Exercise brief:
In the data, find the word "Surveys" and copy out every line that has it.

Recorded data:
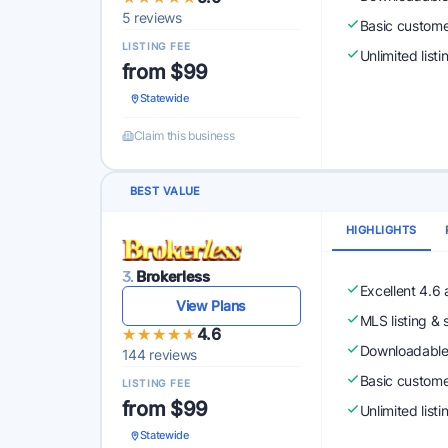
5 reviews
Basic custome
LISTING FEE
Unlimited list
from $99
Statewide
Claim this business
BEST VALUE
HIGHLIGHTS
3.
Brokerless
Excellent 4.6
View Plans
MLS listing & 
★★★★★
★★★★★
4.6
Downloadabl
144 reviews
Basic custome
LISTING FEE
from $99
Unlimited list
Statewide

---

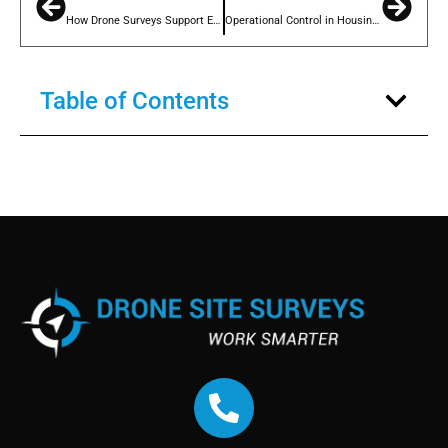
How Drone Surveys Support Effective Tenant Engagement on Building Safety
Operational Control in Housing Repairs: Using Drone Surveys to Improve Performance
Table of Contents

---

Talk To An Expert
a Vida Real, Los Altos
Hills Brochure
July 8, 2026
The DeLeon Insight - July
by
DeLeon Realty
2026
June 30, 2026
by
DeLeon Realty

Solution:
How Drone Surveys Support Effective Tenant Engagement on Building Safety
Operational Control in Housing Repairs: Using Drone Surveys to Improve Performance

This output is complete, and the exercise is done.